Please fill out the fields below so we can help you better. Note: you must provide your domain name to get help. Domain names for issued certificates are all made public in Certificate Transparency logs (e.g. https://crt.sh/?q=example.com), so withholding your domain name here does not increase secrecy, but only makes it harder for us to provide help.
My domain is: www.psychologyandliving.com.au (shared IP: 27.121.66.188)
I ran this command:
It produced this output:
My web server is (include version): Apache Vers. 2.4.18
The operating system my web server runs on is (include version): Cloud Linux
My hosting provider, if applicable, is: NetRegistry.com.au
I can login to a root shell on my machine (yes or no, or I don’t know): No
I’m using a control panel to manage my site (no, or provide the name and version of the control panel): cpanel 74.0.9
I was speaking with support at NetRegistry, they have agreed to help with the installation/setup of a LetsEncrypt certificate. They advised that LetsEncrypt will need my admin email account and full name as a means of verifying I own the domain, next you would issue a CSR I could send to them (or you do) to begin the next stage of the process. Is this all I need to do? If so to whom at LetsEncrypt do I send my NetRegistry account details to? Or is it NetRegistry who have to send the details … sorry I’m really confused after talking with NetRegistry.

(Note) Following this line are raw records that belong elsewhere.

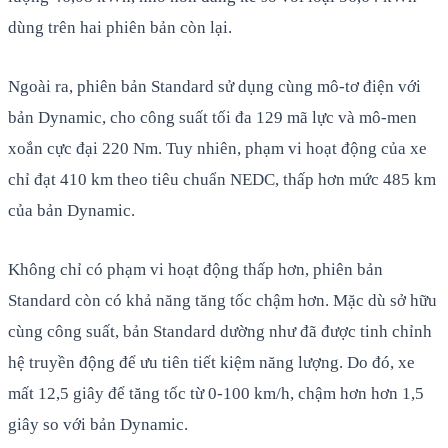
dùng trên hai phiên bản còn lại.
Ngoài ra, phiên bản Standard sử dụng cùng mô-tơ điện với
bản Dynamic, cho công suất tối đa 129 mã lực và mô-men
xoắn cực đại 220 Nm. Tuy nhiên, phạm vi hoạt động của xe
chỉ đạt 410 km theo tiêu chuẩn NEDC, thấp hơn mức 485 km
của bản Dynamic.
Không chỉ có phạm vi hoạt động thấp hơn, phiên bản
Standard còn có khả năng tăng tốc chậm hơn. Mặc dù sở hữu
cùng công suất, bản Standard dường như đã được tinh chỉnh
hệ truyền động để ưu tiên tiết kiệm năng lượng. Do đó, xe
mất 12,5 giây để tăng tốc từ 0-100 km/h, chậm hơn hơn 1,5
giây so với bản Dynamic.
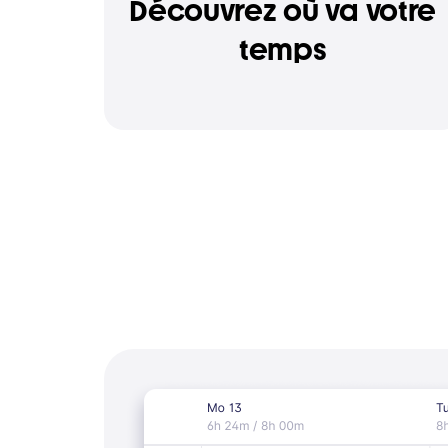
Découvrez où va votre
temps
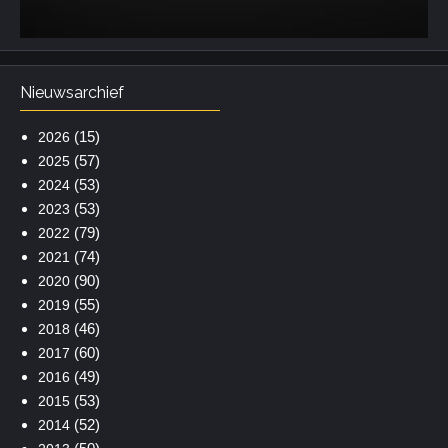
Nieuwsarchief
(15)
2026
(57)
2025
(53)
2024
(53)
2023
(79)
2022
(74)
2021
(90)
2020
(55)
2019
(46)
2018
(60)
2017
(49)
2016
(53)
2015
(52)
2014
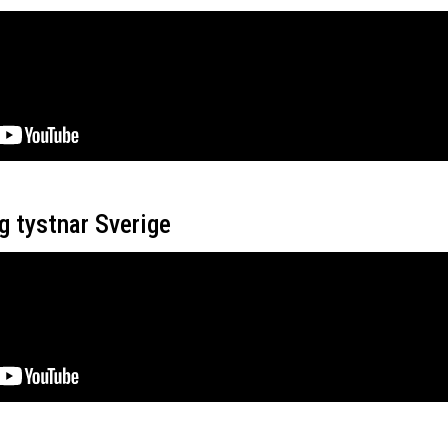
g tystnar Sverige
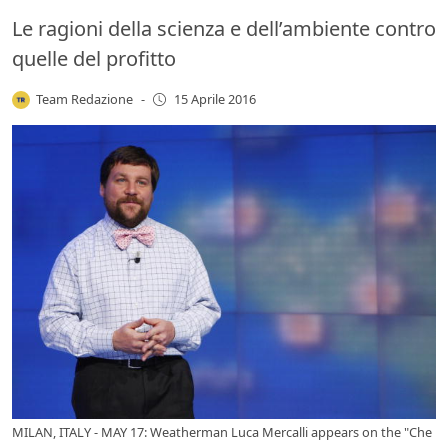
Le ragioni della scienza e dell’ambiente contro
quelle del profitto
Team Redazione
-
15 Aprile 2016
MILAN, ITALY - MAY 17: Weatherman Luca Mercalli appears on the "Che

Let's Encrypt is a completely automated service which doesn't have staff performing the tasks that you mentioned. The recommended way of using Let's Encrypt services if you don't run your own server is to get your hosting provider to integrate with Let's Encrypt; in this case NetRegistry would adapt their software systems so that customers would automatically receive Let's Encrypt certificates. Apparently NetRegistry hasn't done this work yet, and may not intend to. We have a community-maintained list of hosting providers that do support Let's Encrypt:
In addition, several control panel applications that shared hosting providers often offer to let customers administer their sites have Let's Encrypt support, so hosting providers can allow users to get Let's Encrypt certificates through a control panel.

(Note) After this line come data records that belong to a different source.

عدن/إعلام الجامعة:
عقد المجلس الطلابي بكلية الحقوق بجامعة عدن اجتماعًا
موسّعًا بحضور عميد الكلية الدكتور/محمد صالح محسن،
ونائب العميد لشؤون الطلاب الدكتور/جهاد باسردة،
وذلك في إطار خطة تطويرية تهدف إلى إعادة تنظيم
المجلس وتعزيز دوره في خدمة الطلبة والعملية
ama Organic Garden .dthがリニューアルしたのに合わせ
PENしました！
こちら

If you want to replicate the experience of a traditional paid CA with a CSR, you can use a web-based client like https://zerossl.com/. This would work with what NetRegistry has suggested, but recently Let's Encrypt has made clear that this isn't a recommended way of using the Let's Encrypt service because it isn't automated and can't be made automated. Right now, you would have to repeat the entire process at least every three months, and in the future it might be necessary to repeat it even more often. Our colleagues running Let's Encrypt have made clear that this isn't likely to be a good experience for users, and runs a risk of an expired certificate if nobody manages to perform the renewal steps during a particular period. So while you're certainly welcome to do this, it's not the suggested way to use Let's Encrypt.
Thanks for your reply. You are right NetRegistry have no intention of adapting their systems to LetsEncrypt.
Just to clarify, are you saying that if I use zerossl.com I would have to repeat that process at least every 3 months? If so looks like my options are very limited … might have to move to a new hosting service as NetRegistry want $199 to install their standard certificate.
Yes you will have to, as certificates are valid only 3 months. You should renew them a few weeks earlier to avoid any problem, and you should monitor the expiration too.
In the Australian context, it’s a good idea to stay away from any hosting brand operated by the Arq Group (Melbourne IT, Net Registry, Web Central, Uber/Jumba, etc) as well as those owned by Hostopia or Dreamscape Networks. They’re all hostile towards their customers often put up barriers to make SSL automation as painful as possible.